Am nächsten Tag: Wieder Regen. So konnte ich mich einfach nicht aufraffen, loszulaufen. Ich wartete bis zur letzten Minute des Check-out (um 09.00 Uhr) bevor ich loswanderte. Obwohl die Wetterprognose für den ganzen Tag mies war, hörte es in diesem Moment auf zu regnen und tröpfelte nur noch vereinzelt mal ein paar Minuten. So lief ich meine 29 Kilometer bis nach Kobarid entlang der Soca. Ich gab ordentlich Gas, da ich wusste, es würde schon noch umschlagen. Trocken kam ich in Kobarid an und bezog im Hostel mein Bett. Nur kurze Zeit später war Weltuntergangsstimmung. Obwohl der Weg von der Pizzeria zum Hostel nur 2 Minuten war, wurde ich nach dem Znacht völlig durchnässt. Als ich zurück war, fragte ich Anna an der Rezeption, ob mein Bett die folgende Nacht noch frei wäre. Sie bestätigte und fragte, ob ich verlängern möchte. Doch ich war nicht sicher. Denn einen Pausentag wollte ich nicht wahllos verschwenden, sondern für schlechtes Wetter aufsparen. Die Wetterprognose für den folgenden Tag war zwar absolut miserabel, aber ob sie auch stimmte?! Anna meinte dann noch, die Auslastung des Hostels sei aktuell bei 70% und sofern keine zig Buchungen über Nacht reinkommen, so wäre mein Zimmer bestimmt morgen auch noch frei.

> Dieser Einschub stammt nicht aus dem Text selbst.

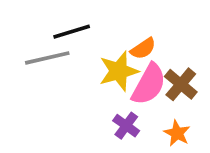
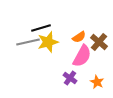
yellow star: (119, 71) -> (48, 42), moved
brown cross: (181, 84) -> (99, 42), moved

Nach einer sehr erholsamen Nacht im Hostel ass ich gemütlich mein Frühstück während es draussen in aller Unheimlichkeit blitze und donnerte. So verlängerte ich meinen Aufenthalt im
Hostel, weil ich absolut keine Lust hatte, bei einem solchen Horrorwetter zu wandern. Gegen Nachmittag wurde es freundlicher und ich kaufte im Supermarkt ein und trank einen Tee in einem Café von Kobarid. Für am Abend hatte ich mich auf ein Blind-Date verabredet. Das hört sich jetzt bestimmt komisch an. Aber eigentlich ist es eine super coole Geschichte. Als ich vor über zwei Monaten den Blog startete und auch auf Instagram mein Via Alpina Abenteuer ankündete, schrieb mir unteranderem Vanessa, dass ich sie inspiriert hätte den Bernina Trek zu wandern. Der Bernina Trek im Engadin war meine aller erste 7-tägige Solo-Wanderung mit dem Zelt. Es ist eines meiner schönsten Abenteuer und ich empfehle den Trek oft. Deshalb verfolgte ich ihre Wanderung auch auf Instagram und ein paar Wochen später sah ich, dass sie ein Bild postete von ihren Ferien in Slowenien an der Soca. Da bemerkten wir, dass wir zur gleichen Zeit am gleichen Ort waren und so kam es zum Blind-Date in Kobarid. Denn persönlich kannte ich Vanessa noch nicht. Es war ein super cooler Abend und sogar ihr Freund Lukas – der absolut kein Fan ist von Social Media und vor allem Instagram – fand es toll, was aus Internetbekanntschaften entstehen konnte. Zufrieden ging ich schlafen und war dankbar dafür, dass ich den Abend mit so netten Leuten verbringen durfte.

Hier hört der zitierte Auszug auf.